- Task to carry out
In the data below, find each line containing the string "uporniški" and return it.

━━━━━━━━━━━━━━━━

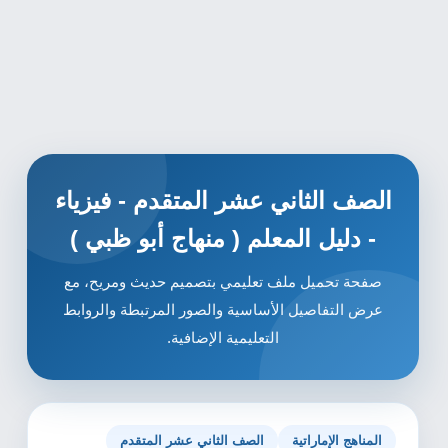
الصف الثاني عشر المتقدم - فيزياء
- دليل المعلم ( منهاج أبو ظبي )
صفحة تحميل ملف تعليمي بتصميم حديث ومريح، مع
عرض التفاصيل الأساسية والصور المرتبطة والروابط
التعليمية الإضافية.
المناهج الإماراتية
الصف الثاني عشر المتقدم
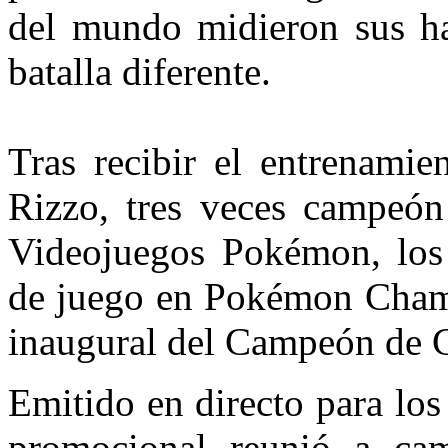
del mundo midieron sus hab
batalla diferente.
Tras recibir el entrenami
Rizzo, tres veces campeó
Videojuegos Pokémon, los p
de juego en Pokémon Champi
inaugural del Campeón de
Emitido en directo para los
promocional reunió a camp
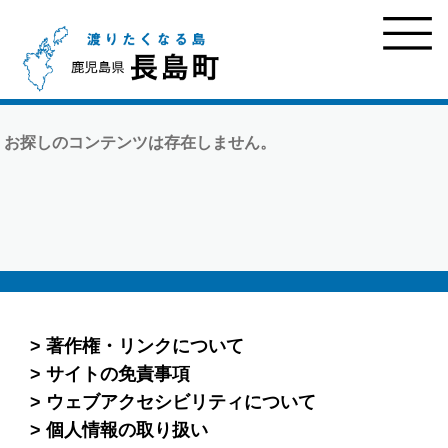
お探しのコンテンツは存在しません。
著作権・リンクについて
サイトの免責事項
ウェブアクセシビリティについて
個人情報の取り扱い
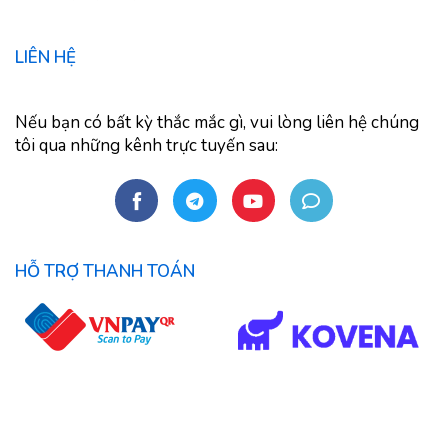
LIÊN HỆ
Nếu bạn có bất kỳ thắc mắc gì, vui lòng liên hệ chúng
tôi qua những kênh trực tuyến sau:
HỖ TRỢ THANH TOÁN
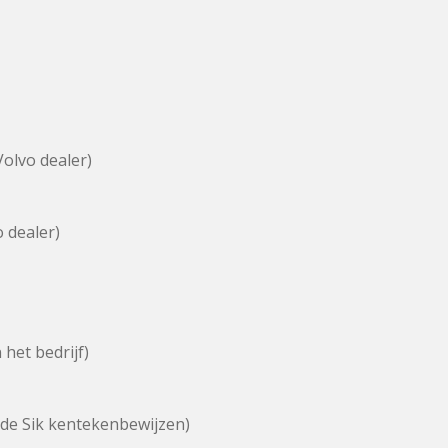
olvo dealer)
 dealer)
het bedrijf)
 de Sik kentekenbewijzen)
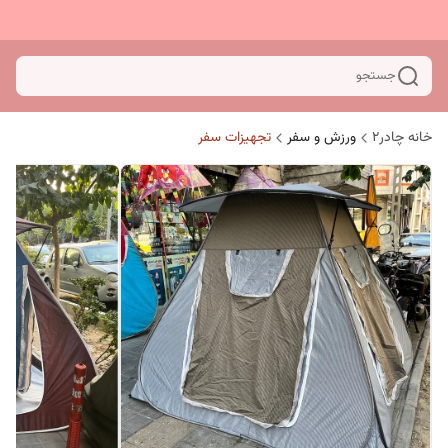
جستجو
خانه چادر۲
ورزش و سفر
تجهیزات سفر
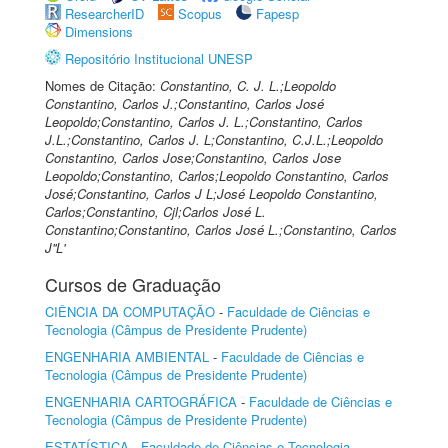
ResearcherID
Scopus
Fapesp
Dimensions
Repositório Institucional UNESP
Nomes de Citação:
Constantino, C. J. L.;Leopoldo
Constantino, Carlos J.;Constantino, Carlos José
Leopoldo;Constantino, Carlos J. L.;Constantino, Carlos
J.L.;Constantino, Carlos J. L;Constantino, C.J.L.;Leopoldo
Constantino, Carlos Jose;Constantino, Carlos Jose
Leopoldo;Constantino, Carlos;Leopoldo Constantino, Carlos
José;Constantino, Carlos J L;José Leopoldo Constantino,
Carlos;Constantino, Cjl;Carlos José L.
Constantino;Constantino, Carlos José L.;Constantino, Carlos
J''L'
Cursos de Graduação
CIÊNCIA DA COMPUTAÇÃO
-
Faculdade de Ciências e
Tecnologia (Câmpus de Presidente Prudente)
ENGENHARIA AMBIENTAL
-
Faculdade de Ciências e
Tecnologia (Câmpus de Presidente Prudente)
ENGENHARIA CARTOGRÁFICA
-
Faculdade de Ciências e
Tecnologia (Câmpus de Presidente Prudente)
ESTATÍSTICA
-
Faculdade de Ciências e Tecnologia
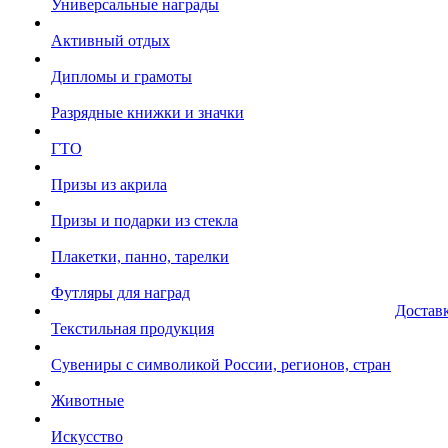
Универсальные награды
Активный отдых
Дипломы и грамоты
Разрядные книжки и значки
ГТО
Призы из акрила
Призы и подарки из стекла
Плакетки, панно, тарелки
Футляры для наград
Достав
Текстильная продукция
Сувениры с символикой России, регионов, стран
Животные
Искусство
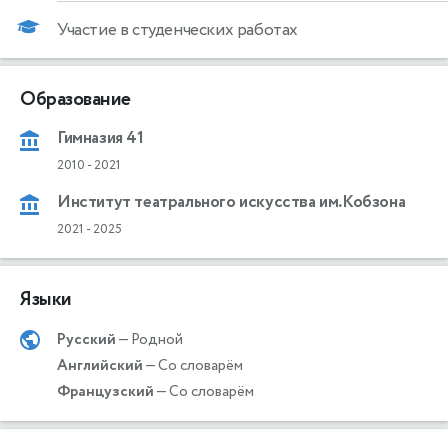
Участие в студенческих работах
Образование
Гимназия 41
2010
-
2021
Институт театрального искусства им.Кобзона
2021
-
2025
Языки
Русский
— Родной
Английский
— Со словарём
Французский
— Со словарём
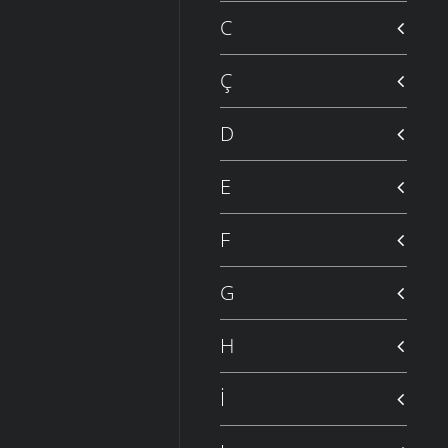
C
Ç
D
E
F
G
H
İ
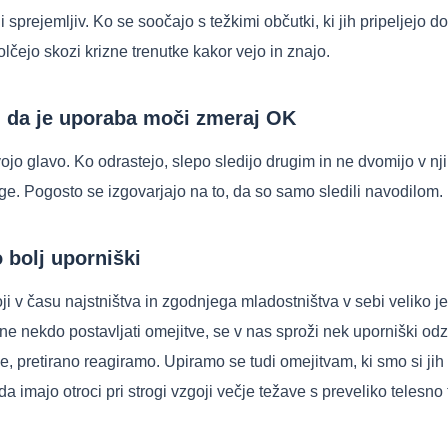
i sprejemljiv. Ko se soočajo s težkimi občutki, ki jih pripeljejo 
lčejo skozi krizne trenutke kakor vejo in znajo.
, da je uporaba moči zmeraj OK
svojo glavo. Ko odrastejo, slepo sledijo drugim in ne dvomijo v 
e. Pogosto se izgovarjajo na to, da so samo sledili navodilom.
o bolj uporniški
ji v času najstništva in zgodnjega mladostništva v sebi veliko j
ne nekdo postavljati omejitve, se v nas sproži nek uporniški odz
ke, pretirano reagiramo. Upiramo se tudi omejitvam, ki smo si jih
 imajo otroci pri strogi vzgoji večje težave s preveliko telesno 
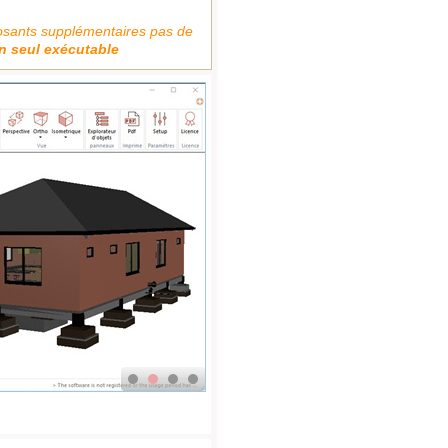
posants supplémentaires pas de
n seul exécutable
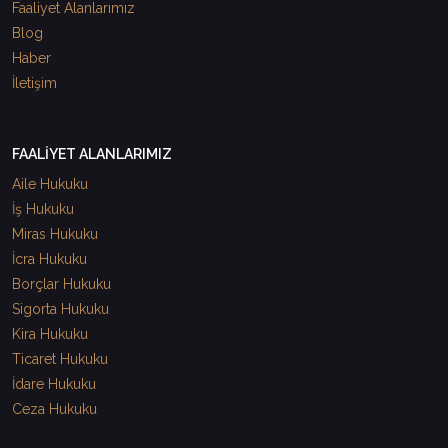
Faaliyet Alanlarımız
Blog
Haber
İletişim
FAALİYET ALANLARIMIZ
Aile Hukuku
İş Hukuku
Miras Hukuku
İcra Hukuku
Borçlar Hukuku
Sigorta Hukuku
Kira Hukuku
Ticaret Hukuku
İdare Hukuku
Ceza Hukuku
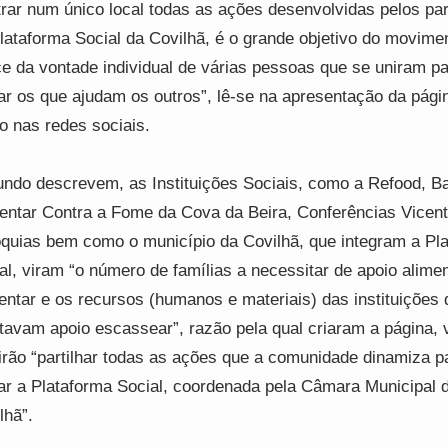
rar num único local todas as ações desenvolvidas pelos pa
lataforma Social da Covilhã, é o grande objetivo do movime
e da vontade individual de várias pessoas que se uniram p
ar os que ajudam os outros”, lê-se na apresentação da pági
o nas redes sociais.
ndo descrevem, as Instituições Sociais, como a Refood, B
entar Contra a Fome da Cova da Beira, Conferências Vicent
quias bem como o município da Covilhã, que integram a Pl
al, viram “o número de famílias a necessitar de apoio alime
ntar e os recursos (humanos e materiais) das instituições 
tavam apoio escassear”, razão pela qual criaram a página, 
irão “partilhar todas as ações que a comunidade dinamiza p
ar a Plataforma Social, coordenada pela Câmara Municipal 
lhã”.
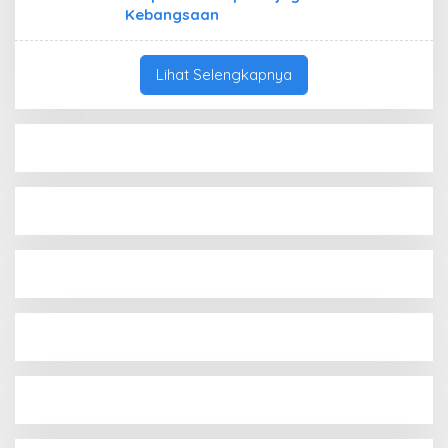
Kebangsaan
Lihat Selengkapnya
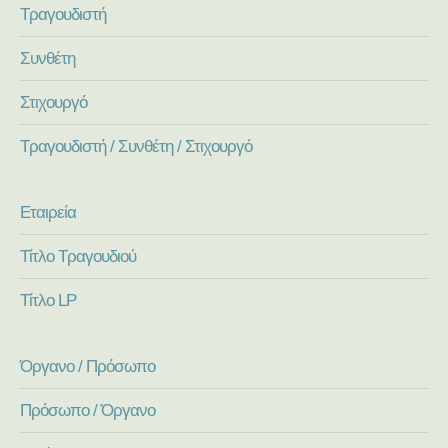
Τραγουδιστή
Συνθέτη
Στιχουργό
Τραγουδιστή / Συνθέτη / Στιχουργό
Εταιρεία
Τίτλο Τραγουδιού
Τίτλο LP
Όργανο / Πρόσωπο
Πρόσωπο / Όργανο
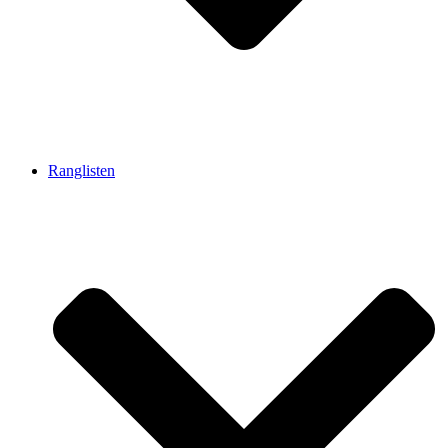
Ranglisten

━━━━━━━━━━━━━━━━

- Solution to this problem
o bolj uporniški
ne nekdo postavljati omejitve, se v nas sproži nek uporniški odz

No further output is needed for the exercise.